Judge Skeptical That Media Has Right to Know If Assange Was Charged

(Bloomberg) -- A U.S. judge expressed skepticism that the news media has a right to know whether WikiLeaks founder Julian Assange has been charged by the Justice Department.

Sealing indictments is a valid way for the government to protect ongoing investigations, U.S. District Judge Leonie Brinkema said Tuesday in Alexandria, Virginia, in response to a request by the Reporters Committee for Freedom of the Press. She gave the group a week to report back to the court on previous cases in which a member of the public was granted such a request.

The Assange case came to light this month after a prosecutor inadvertently filed a document in an unrelated case that said “no other procedure is likely to keep confidential the fact that Assange has been charged.” The Assange reference was made in error and the government said it accepts full responsibility for it.

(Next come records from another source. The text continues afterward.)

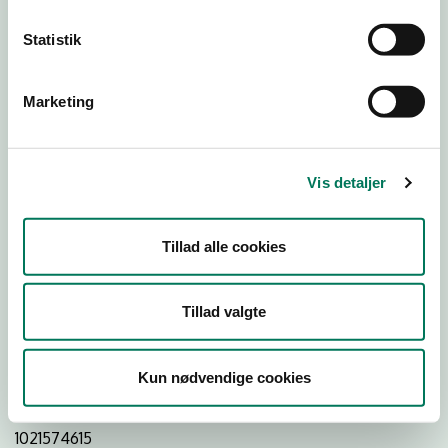
Statistik
Download
Smileymærke
Marketing
Detail
Virksomhedstype
Vis detaljer
Restauranter, kantiner, takeaway, værtshuse m.fl.
Branchegruppe
Tillad alle cookies
DD.56.10.99 Serveringsvirksomhed - Restauranter m.v.
Branche
Tillad valgte
658511
ID-nummer
Kun nødvendige cookies
37856282
CVR-nr
1021574615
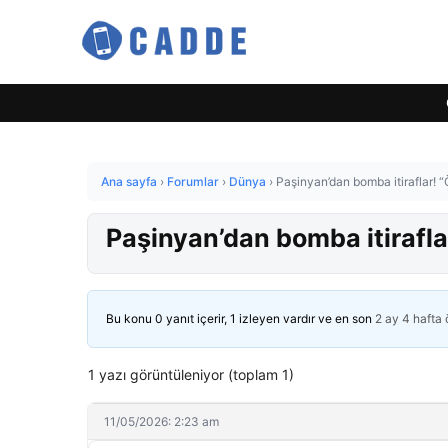
Ana sayfa
›
Forumlar
›
Dünya
›
Paşinyan’dan bomba itiraflar! “
Paşinyan’dan bomba itirafla
Bu konu 0 yanıt içerir, 1 izleyen vardır ve en son
2 ay 4 hafta
1 yazı görüntüleniyor (toplam 1)
11/05/2026: 2:23 am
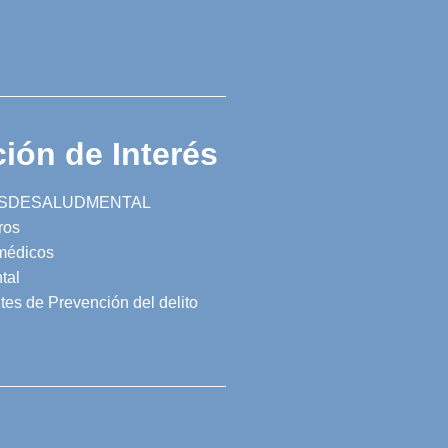
ión de Interés
SDESALUDMENTAL
ros
 médicos
tal
tes de Prevención del delito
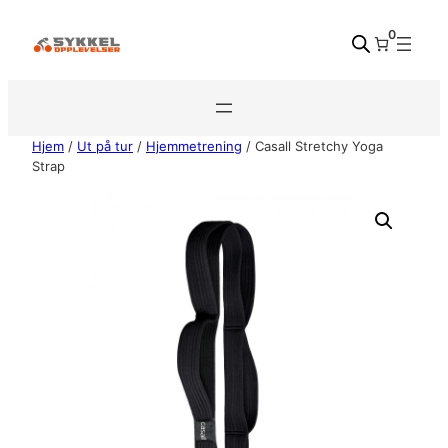
Hopp
0
til
innhold
Hjem
/
Ut på tur
/
Hjemmetrening
/ Casall Stretchy Yoga
Strap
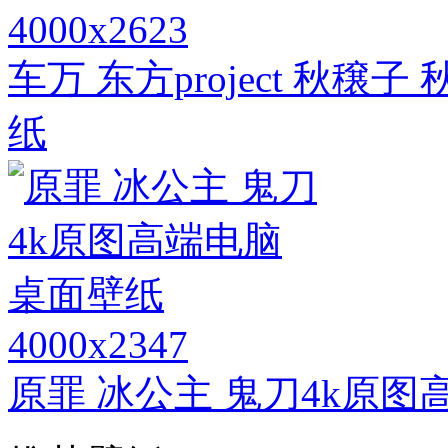
4000x2623
车万 东方project 秋穣
纸
4000x2347
原罪 冰公主 鬼刀4k原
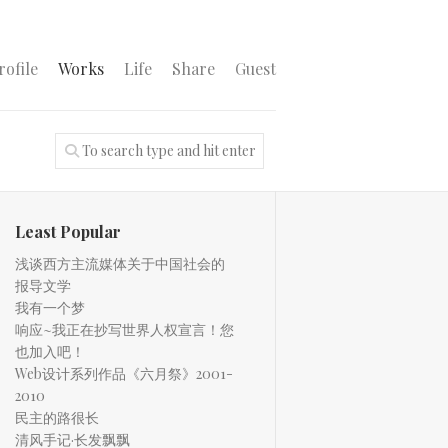
rofile
Works
Life
Share
Guest
Least Popular
浅谈西方主流媒体关于中国社会的
报导文学
我有一个梦
响应~我正在抄写世界人权宣言！您
也加入吧！
Web设计系列作品《六月祭》2001-
2010
民主的路很长
清风手记·长发飘飘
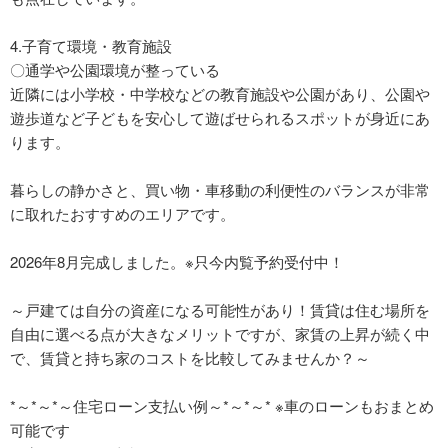
4.子育て環境・教育施設
〇通学や公園環境が整っている
近隣には小学校・中学校などの教育施設や公園があり、公園や
遊歩道など子どもを安心して遊ばせられるスポットが身近にあ
ります。
暮らしの静かさと、買い物・車移動の利便性のバランスが非常
に取れたおすすめのエリアです。
2026年8月完成しました。※只今内覧予約受付中！
～戸建ては自分の資産になる可能性があり！賃貸は住む場所を
自由に選べる点が大きなメリットですが、家賃の上昇が続く中
で、賃貸と持ち家のコストを比較してみませんか？～
*～*～*～住宅ローン支払い例～*～*～* ※車のローンもおまとめ
可能です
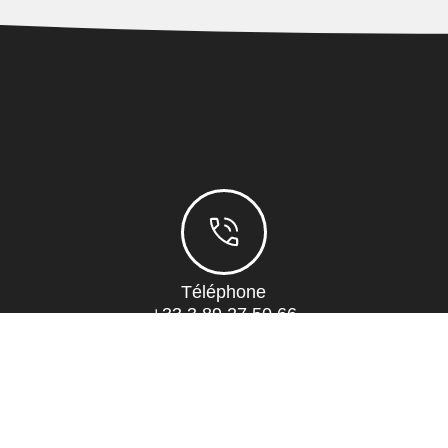
Téléphone
+33 3 89 27 50 66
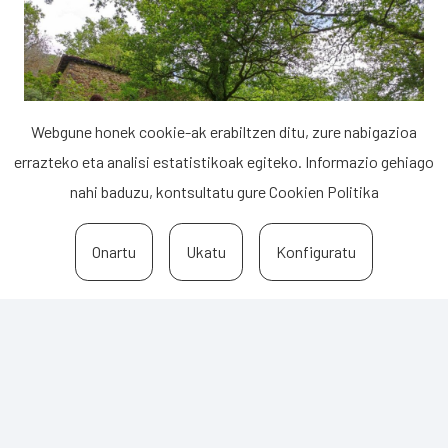
Webgune honek cookie-ak erabiltzen ditu, zure nabigazioa
errazteko eta analisi estatistikoak egiteko. Informazio gehiago
nahi baduzu, kontsultatu gure
Cookien Politika
Onartu
Ukatu
Konfiguratu
Dokumentuak
PLAN SEKTORIALAK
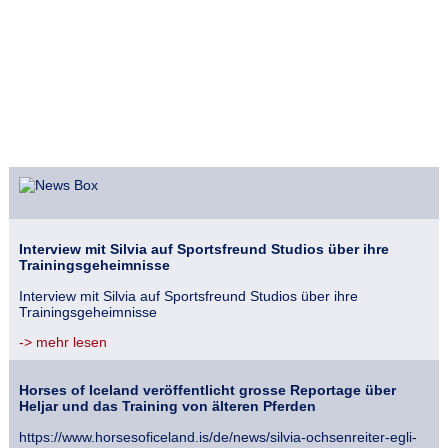
Interview mit Silvia auf Sportsfreund Studios über ihre
Trainingsgeheimnisse
Interview mit Silvia auf Sportsfreund Studios über ihre
Trainingsgeheimnisse
-> mehr lesen
Horses of Iceland veröffentlicht grosse Reportage über
Heljar und das Training von älteren Pferden
https://www.horsesoficeland.is/de/news/silvia-ochsenreiter-egli-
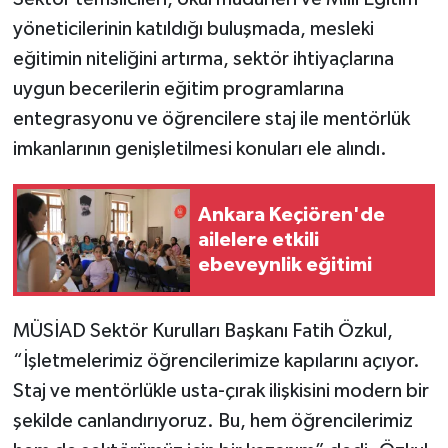
yöneticilerinin katıldığı buluşmada, mesleki
eğitimin niteliğini artırma, sektör ihtiyaçlarına
uygun becerilerin eğitim programlarına
entegrasyonu ve öğrencilere staj ile mentörlük
imkanlarının genişletilmesi konuları ele alındı.
Ankara Keçiören'de
ailelere etkili
ebeveynlik eğitimi
MÜSİAD Sektör Kurulları Başkanı Fatih Özkul,
“İşletmelerimiz öğrencilerimize kapılarını açıyor.
Staj ve mentörlükle usta-çırak ilişkisini modern bir
şekilde canlandırıyoruz. Bu, hem öğrencilerimiz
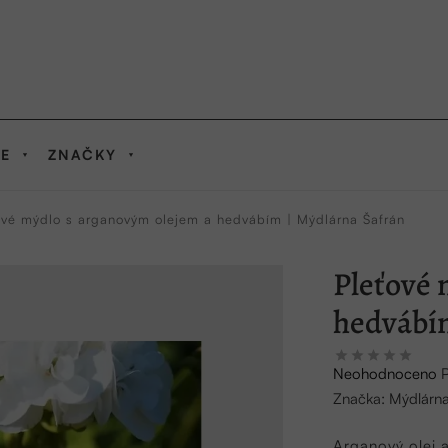
IE
ZNAČKY
ové mýdlo s arganovým olejem a hedvábím | Mýdlárna Šafrán
Pleťové 
hedvábí
Průměrné
Neohodnoceno
hodnocení
Značka:
Mýdlárna
produktu
je
Arganový olej a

Prosecutors said in a Nov. 26 filing that if a record of charges isn’t publicly available, that means the person hasn’t been charged or the case is under seal.

“In either event, the government is not required to publicly acknowledge which of those two possibilities happens to be the case with respect to any individual,” Assistant U.S. Attorney Gordon Kromberg wrote in a filing in federal court in Alexandria, Virginia.

WikiLeaks published about 44,000 emails stolen from the Democratic National Committee right before the July 2016 Democratic convention. U.S. intelligence agencies have said that Russian hackers were responsible for the theft. Special Counsel Robert Mueller has secured charges against the Russians as he has investigated possible links between WikiLeaks and Donald Trump’s presidential campaign.

On Tuesday, the Guardian newspaper reported that Assange met secretly with Paul Manafort, Trump’s onetime campaign chairman, in 2013 and 2015 and in the spring of 2016. The newspaper, which cited unnamed people, said the meetings took place in the Ecuadorian embassy in London, where Assange has been living since 2012 to avoid facing charges in the U.K., Sweden and the U.S.

Manafort is awaiting sentencing after a jury convicted him of bank and tax fraud. On Monday, Mueller accused Manafort of lying to investigators after striking a plea deal with the government, which could expose him to a lengthy prison sentence.